(Task statement)
The lines to copy are those with "NodeLiveness" in them. Pull each one from the entries below.

(Provided records)

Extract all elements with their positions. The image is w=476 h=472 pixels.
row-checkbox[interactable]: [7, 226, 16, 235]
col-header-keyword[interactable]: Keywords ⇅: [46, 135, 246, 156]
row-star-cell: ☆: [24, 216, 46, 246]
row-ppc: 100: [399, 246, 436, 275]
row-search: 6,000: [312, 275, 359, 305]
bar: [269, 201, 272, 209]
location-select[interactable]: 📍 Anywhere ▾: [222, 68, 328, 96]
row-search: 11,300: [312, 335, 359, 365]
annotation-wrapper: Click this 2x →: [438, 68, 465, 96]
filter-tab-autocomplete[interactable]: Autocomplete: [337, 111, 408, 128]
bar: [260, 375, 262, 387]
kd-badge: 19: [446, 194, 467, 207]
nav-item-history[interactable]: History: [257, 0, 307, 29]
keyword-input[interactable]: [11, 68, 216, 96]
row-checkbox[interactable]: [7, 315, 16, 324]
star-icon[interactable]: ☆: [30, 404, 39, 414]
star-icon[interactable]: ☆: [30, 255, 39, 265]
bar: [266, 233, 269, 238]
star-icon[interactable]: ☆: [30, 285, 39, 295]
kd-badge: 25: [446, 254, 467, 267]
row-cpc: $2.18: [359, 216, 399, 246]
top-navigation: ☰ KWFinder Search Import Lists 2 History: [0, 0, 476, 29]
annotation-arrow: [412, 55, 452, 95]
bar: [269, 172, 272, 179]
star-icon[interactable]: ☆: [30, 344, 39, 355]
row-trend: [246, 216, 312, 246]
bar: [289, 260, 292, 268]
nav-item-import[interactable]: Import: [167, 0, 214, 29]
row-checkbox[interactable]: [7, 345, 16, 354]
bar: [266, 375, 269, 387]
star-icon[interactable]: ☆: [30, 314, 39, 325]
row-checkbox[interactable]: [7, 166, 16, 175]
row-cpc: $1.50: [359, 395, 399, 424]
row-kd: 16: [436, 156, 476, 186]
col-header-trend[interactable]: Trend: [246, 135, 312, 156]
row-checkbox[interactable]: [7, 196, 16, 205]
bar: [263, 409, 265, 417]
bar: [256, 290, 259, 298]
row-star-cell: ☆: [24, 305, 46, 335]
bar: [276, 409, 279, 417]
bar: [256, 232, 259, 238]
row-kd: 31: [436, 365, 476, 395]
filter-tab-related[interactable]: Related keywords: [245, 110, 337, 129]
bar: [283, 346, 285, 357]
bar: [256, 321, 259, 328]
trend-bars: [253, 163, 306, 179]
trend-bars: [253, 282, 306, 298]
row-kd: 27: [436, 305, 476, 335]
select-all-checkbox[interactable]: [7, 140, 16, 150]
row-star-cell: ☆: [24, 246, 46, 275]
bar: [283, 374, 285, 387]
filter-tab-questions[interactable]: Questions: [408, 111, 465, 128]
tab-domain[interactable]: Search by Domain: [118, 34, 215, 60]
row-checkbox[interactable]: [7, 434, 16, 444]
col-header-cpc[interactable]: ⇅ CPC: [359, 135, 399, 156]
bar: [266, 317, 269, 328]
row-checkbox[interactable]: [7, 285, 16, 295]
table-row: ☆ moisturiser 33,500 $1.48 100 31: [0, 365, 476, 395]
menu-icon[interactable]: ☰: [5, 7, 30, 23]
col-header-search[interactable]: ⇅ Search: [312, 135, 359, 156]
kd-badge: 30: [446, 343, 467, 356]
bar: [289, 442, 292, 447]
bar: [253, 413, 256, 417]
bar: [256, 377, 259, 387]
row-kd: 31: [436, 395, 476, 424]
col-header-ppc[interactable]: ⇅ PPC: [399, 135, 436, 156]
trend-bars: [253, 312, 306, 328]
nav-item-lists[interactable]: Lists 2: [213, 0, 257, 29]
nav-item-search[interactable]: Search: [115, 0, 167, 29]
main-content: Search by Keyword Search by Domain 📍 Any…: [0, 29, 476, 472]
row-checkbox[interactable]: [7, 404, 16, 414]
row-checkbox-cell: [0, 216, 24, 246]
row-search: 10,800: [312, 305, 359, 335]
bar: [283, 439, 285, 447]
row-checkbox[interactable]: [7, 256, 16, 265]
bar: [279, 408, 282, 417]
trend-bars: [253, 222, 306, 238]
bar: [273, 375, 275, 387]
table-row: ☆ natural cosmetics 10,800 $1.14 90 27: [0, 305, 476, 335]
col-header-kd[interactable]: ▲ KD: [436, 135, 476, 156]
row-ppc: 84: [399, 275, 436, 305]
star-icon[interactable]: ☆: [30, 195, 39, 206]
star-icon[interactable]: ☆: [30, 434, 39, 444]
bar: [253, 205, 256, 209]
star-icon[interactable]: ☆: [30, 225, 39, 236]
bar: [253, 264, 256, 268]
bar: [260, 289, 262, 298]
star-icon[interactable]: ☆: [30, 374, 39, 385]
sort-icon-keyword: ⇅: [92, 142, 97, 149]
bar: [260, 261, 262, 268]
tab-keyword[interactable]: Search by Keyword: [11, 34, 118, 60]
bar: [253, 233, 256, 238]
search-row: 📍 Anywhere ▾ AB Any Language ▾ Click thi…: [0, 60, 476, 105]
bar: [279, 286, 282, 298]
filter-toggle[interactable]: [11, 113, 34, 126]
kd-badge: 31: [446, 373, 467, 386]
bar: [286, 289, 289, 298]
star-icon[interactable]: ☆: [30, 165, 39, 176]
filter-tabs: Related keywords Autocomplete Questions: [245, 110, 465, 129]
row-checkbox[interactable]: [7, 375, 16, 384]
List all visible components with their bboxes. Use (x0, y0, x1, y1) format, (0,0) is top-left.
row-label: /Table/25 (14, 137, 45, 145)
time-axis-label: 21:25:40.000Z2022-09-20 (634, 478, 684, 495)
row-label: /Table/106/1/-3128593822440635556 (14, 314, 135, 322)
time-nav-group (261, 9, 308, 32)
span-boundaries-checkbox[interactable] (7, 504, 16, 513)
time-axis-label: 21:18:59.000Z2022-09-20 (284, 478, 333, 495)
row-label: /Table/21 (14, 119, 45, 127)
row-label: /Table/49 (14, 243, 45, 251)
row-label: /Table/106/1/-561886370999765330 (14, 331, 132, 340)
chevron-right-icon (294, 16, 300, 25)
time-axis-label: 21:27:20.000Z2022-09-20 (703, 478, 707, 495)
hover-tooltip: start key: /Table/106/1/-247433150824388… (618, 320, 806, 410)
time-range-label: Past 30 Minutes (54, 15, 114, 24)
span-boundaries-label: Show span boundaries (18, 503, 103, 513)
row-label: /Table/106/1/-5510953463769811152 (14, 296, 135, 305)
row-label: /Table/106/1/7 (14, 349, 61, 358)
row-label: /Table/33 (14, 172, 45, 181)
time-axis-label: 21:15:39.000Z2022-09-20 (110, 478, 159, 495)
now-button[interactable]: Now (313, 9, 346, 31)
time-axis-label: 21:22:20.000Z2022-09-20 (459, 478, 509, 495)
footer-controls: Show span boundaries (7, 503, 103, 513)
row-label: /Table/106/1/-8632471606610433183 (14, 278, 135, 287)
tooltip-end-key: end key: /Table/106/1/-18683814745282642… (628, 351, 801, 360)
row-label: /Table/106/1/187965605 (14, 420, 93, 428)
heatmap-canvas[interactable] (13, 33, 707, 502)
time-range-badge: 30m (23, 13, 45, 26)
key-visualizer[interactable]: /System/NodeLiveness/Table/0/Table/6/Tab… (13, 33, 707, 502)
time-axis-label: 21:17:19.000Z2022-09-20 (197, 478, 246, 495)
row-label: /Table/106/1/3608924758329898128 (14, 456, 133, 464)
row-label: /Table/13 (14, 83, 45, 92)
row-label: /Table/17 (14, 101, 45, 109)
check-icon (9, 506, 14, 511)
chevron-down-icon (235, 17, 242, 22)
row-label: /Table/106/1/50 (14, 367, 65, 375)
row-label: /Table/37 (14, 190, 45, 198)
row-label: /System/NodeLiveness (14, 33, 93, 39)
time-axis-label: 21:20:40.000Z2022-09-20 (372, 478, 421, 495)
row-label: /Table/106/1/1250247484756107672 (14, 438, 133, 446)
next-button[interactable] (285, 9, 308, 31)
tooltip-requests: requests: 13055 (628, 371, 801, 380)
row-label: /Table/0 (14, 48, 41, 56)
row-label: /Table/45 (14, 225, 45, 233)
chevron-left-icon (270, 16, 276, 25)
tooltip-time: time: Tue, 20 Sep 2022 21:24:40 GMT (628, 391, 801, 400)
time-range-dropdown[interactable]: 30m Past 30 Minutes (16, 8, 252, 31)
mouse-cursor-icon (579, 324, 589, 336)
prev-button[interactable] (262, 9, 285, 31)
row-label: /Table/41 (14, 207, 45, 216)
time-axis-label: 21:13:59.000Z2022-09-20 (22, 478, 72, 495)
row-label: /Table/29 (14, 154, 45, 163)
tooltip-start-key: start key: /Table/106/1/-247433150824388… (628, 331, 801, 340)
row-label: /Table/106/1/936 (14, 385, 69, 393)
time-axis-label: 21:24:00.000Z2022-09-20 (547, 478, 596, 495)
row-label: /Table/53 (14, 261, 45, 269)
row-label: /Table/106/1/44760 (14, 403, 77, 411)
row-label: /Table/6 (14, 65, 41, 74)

(Answer space)
key-visualizer[interactable]: /System/NodeLiveness/Table/0/Table/6/Tab… (13, 33, 707, 502)
row-label: /System/NodeLiveness (14, 33, 93, 39)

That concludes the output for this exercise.